Node names are model-specific — they are the keys of the model's
``get_node_engine_types`` (e.g. BAGEL's ``vit_encoder`` / ``vae_encoder`` / ``LLM``,
Orpheus's ``LLM`` / ``snac_decoder``).

**Single GPU.** Everything on rank 0:

.. code-block:: yaml

   model: "bagel"
   max_seq_len: 32768
   node_groups:
     - {node_names: [vit_encoder], ranks: [0]}
     - {node_names: [vae_encoder, vae_decoder], ranks: [0]}
     - {node_names: [LLM], ranks: [0]}

**Disaggregation.** The same node can live on different GPUs *per graph walk* — e.g.
prefill, decode, and image generation on three GPUs:

.. code-block:: yaml

   node_groups:
     - {node_names: [LLM], ranks: [0], graph_walks: [prefill_text, prefill_vit, prefill_vae]}
     - {node_names: [LLM], ranks: [1], graph_walks: [decode]}
     - {node_names: [LLM], ranks: [2], graph_walks: [image_gen]}

Because placement is config-only, the *same* model code runs single-GPU or fully
disaggregated. ``configs/`` ships several layouts per model (``*_single_gpu``,
``*_colocated``, ``*_pd_disaggregated``, ``*_cfg_parallel``, …).

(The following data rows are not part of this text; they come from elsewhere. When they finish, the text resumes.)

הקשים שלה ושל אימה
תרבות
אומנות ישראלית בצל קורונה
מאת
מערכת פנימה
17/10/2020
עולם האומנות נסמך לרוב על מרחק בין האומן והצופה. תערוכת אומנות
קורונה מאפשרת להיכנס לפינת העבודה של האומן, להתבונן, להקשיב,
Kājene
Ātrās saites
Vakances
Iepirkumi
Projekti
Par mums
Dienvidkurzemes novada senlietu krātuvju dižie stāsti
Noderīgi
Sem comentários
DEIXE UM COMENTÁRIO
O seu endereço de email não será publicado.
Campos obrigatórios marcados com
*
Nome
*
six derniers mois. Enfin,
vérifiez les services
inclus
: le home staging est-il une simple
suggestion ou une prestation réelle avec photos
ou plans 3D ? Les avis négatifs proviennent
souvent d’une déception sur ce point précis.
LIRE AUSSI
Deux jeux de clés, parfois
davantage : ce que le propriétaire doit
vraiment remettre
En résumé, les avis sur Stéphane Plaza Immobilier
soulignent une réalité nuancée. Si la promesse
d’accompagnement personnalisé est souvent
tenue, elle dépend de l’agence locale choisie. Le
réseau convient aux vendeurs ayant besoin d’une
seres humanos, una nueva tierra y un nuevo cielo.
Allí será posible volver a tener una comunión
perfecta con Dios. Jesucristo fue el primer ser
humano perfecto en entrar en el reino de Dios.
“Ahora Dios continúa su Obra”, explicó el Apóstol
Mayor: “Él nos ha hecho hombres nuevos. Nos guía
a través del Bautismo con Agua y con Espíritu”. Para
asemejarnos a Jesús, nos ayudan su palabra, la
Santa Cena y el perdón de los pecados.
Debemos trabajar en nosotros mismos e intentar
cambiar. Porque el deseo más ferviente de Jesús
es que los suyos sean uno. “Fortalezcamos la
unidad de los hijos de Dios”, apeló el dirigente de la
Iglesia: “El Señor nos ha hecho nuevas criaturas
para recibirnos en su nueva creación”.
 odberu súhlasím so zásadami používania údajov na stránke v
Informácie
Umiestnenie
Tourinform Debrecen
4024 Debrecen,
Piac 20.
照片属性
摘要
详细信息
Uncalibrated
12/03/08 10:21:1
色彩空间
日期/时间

**Tensor parallelism.** Shard a node across GPUs with ``tp_size`` and that many ``ranks``:

.. code-block:: yaml

   model: "orpheus"
   max_seq_len: 131072
   node_groups:
     - {node_names: [LLM], ranks: [0, 1], tp_size: 2, graph_walks: [prefill, decode]}
     - {node_names: [snac_decoder], ranks: [0], graph_walks: [snac_chunk]}

A node must be declared TP-enabled by the model to be eligible for ``tp_size > 1``; the
weight loaders then shard parameters automatically, with no model-code changes. See
:ref:`Tensor parallelism <tensor-parallelism>` in the model guide for the model-side
details.

model_kwargs
------------

``model_kwargs`` are model parameters fixed at server start (not per request) — they are
baked into the model's config dataclass and into CUDA-graph captures. For example, the
Pi0.5 DROID variant fixes the action horizon:

.. code-block:: yaml

   model: "pi05"
   max_seq_len: 2048
   model_kwargs:
     action_horizon: 15
   node_groups:
     - {node_names: [vit_encoder], ranks: [0]}
     - {node_names: [LLM], ranks: [0]}

Per-request knobs (``temperature``, ``voice``, ``max_output_tokens``, …) are sent by the
client instead — see :doc:`clients`.

Tensor transport
----------------

Workers route tensors directly to one another using one of three transports, selected with
``--tensor-comm-protocol``:

- ``SHM`` — shared memory; the safe default for single-node deployments.
- ``TCP`` — works anywhere; used for some multi-node setups.
- ``RDMA`` — lowest latency for multi-GPU / multi-node, via the Mooncake transfer engine
  (requires RDMA-capable networking).